## Assigned task
Retype the entries, please, from their first line to the line containing "В то же время, такой же вопро", exactly and only those lines, minus the pictures.

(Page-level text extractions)
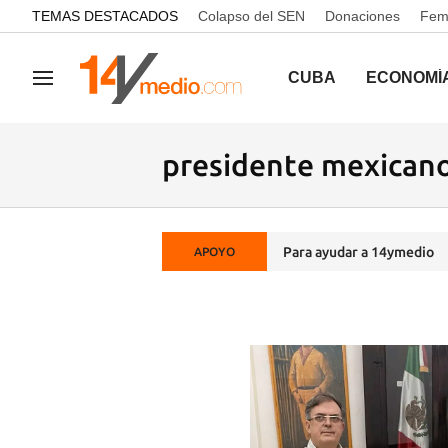
common.go-to-content
TEMAS DESTACADOS
Colapso del SEN
Donaciones
Femi
CUBA
ECONOMÍ
Navegación
presidente mexican
Para ayudar a 14ymedio
APOYO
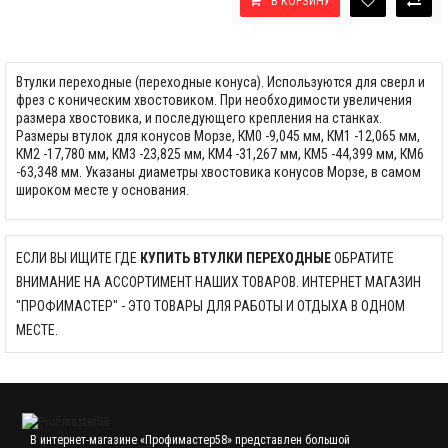
В КОРЗИНУ
Втулки переходные (переходные конуса). Используются для сверл и
фрез с коническим хвостовиком. При необходимости увеличения
размера хвостовика, и последующего крепления на станках.
Размеры втулок для конусов Морзе, КМ0 -9,045 мм, КМ1 -12,065 мм,
КМ2 -17,780 мм, КМ3 -23,825 мм, КМ4 -31,267 мм, КМ5 -44,399 мм, КМ6
-63,348 мм. Указаны диаметры хвостовика конусов Морзе, в самом
широком месте у основания.
ЕСЛИ ВЫ ИЩИТЕ ГДЕ
КУПИТЬ ВТУЛКИ ПЕРЕХОДНЫЕ
ОБРАТИТЕ
ВНИМАНИЕ НА АССОРТИМЕНТ НАШИХ ТОВАРОВ. ИНТЕРНЕТ МАГАЗИН
"ПРОФИМАСТЕР" - ЭТО ТОВАРЫ ДЛЯ РАБОТЫ И ОТДЫХА В ОДНОМ
МЕСТЕ.
В интернет-магазине «Профимастер58» представлен большой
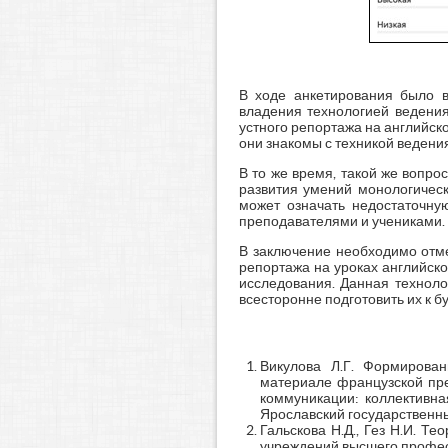
В ходе анкетирования было 
владения технологией ведения
устного репортажа на английско
они знакомы с техникой ведения
В то же время, такой же вопро
развития умений монологичес
может означать недостаточну
преподавателями и учениками.
В заключение необходимо отме
репортажа на уроках английско
исследования. Данная техноло
всесторонне подготовить их к 
Викулова Л.Г. Формирован
материале французской прес
коммуникации: коллективна
Ярославский государственный
Гальскова Н.Д., Гез Н.И. Т
учреждений высшего професси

## Answer section
common.go-to-content
TEMAS DESTACADOS
Colapso del SEN
Donaciones
Femi
CUBA
ECONOMÍ
Navegación
presidente mexican
Para ayudar a 14ymedio
APOYO
В КОРЗИНУ
Втулки переходные (переходные конуса). Используются для сверл и
фрез с коническим хвостовиком. При необходимости увеличения
размера хвостовика, и последующего крепления на станках.
Размеры втулок для конусов Морзе, КМ0 -9,045 мм, КМ1 -12,065 мм,
КМ2 -17,780 мм, КМ3 -23,825 мм, КМ4 -31,267 мм, КМ5 -44,399 мм, КМ6
-63,348 мм. Указаны диаметры хвостовика конусов Морзе, в самом
широком месте у основания.
ЕСЛИ ВЫ ИЩИТЕ ГДЕ
КУПИТЬ ВТУЛКИ ПЕРЕХОДНЫЕ
ОБРАТИТЕ
ВНИМАНИЕ НА АССОРТИМЕНТ НАШИХ ТОВАРОВ. ИНТЕРНЕТ МАГАЗИН
"ПРОФИМАСТЕР" - ЭТО ТОВАРЫ ДЛЯ РАБОТЫ И ОТДЫХА В ОДНОМ
МЕСТЕ.
В интернет-магазине «Профимастер58» представлен большой
В ходе анкетирования было 
владения технологией ведения
устного репортажа на английско
они знакомы с техникой ведения
В то же время, такой же вопро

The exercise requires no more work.